Sunday, September 18, 2011

Apple Zucchini Bread

I don't know about you but year after year of too much zucchini has left me a little burnt out on regular old zucchini bread so this year I have experimented a little and come up with a couple of new (picky-eater-approved) zucchini bread recipes.  The first is an Apple zucchini bread.  This bread is moist, flavorful and easy to make and eat!


Ingredients
  • 2 cups all-purpose flour
  • 2 cups whole wheat flour
  • 1 cup oatmeal
  • 3 teaspoons baking soda
  • 1 1/2 teaspoons ground cinnamon
  • 1/2 teaspoon pumpkin pie spice
  • 1/4 teaspoon salt
  • 5 eggs
  • 1 cup unsweetened apple sauce
  • ½ cup vegetable oil
  • 1 cup white sugar
  • 1 1/2 cup packed brown sugar
  • 1 teaspoon vanilla extract
  • 2 cups shredded zucchini
  • 2 cups grated granny smith apple
  • 1 cup walnuts (optional)
Directions
  1. In a large bowl, combine the flour, baking soda, cinnamon, nutmeg and salt.
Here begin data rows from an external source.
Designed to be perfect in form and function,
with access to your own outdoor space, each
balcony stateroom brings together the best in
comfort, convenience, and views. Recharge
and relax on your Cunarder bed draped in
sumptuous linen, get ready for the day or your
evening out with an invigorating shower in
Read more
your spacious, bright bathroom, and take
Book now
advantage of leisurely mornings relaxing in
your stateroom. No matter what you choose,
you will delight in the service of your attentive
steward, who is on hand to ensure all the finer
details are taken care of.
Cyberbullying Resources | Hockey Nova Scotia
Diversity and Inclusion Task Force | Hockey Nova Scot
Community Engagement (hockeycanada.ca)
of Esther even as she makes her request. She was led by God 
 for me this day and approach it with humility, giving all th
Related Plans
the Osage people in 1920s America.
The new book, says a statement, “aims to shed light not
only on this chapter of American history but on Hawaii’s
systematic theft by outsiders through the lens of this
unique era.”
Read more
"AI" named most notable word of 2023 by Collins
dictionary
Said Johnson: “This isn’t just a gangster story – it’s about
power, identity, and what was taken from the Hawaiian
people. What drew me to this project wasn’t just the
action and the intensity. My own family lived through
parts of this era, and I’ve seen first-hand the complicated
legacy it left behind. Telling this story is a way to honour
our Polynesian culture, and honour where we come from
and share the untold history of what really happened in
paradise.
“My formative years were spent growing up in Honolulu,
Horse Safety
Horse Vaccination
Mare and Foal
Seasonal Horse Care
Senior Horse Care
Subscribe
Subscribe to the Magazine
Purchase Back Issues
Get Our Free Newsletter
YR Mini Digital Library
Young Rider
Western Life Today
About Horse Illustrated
In a large mixing bowl, beat the eggs until frothy. Add the oil, sugars and vanilla; beat until blended. Stir into dry ingredients just until moistened. Fold in the zucchini, walnuts and apples.
  2. Transfer to three greased 8-in. x 4-in. x 2-in. loaf pans. Bake at 350 degrees F for 55-60 minutes or until a toothpick inserted near the center comes out clean. Cool for 10 minutes before removing from pans to wire racks.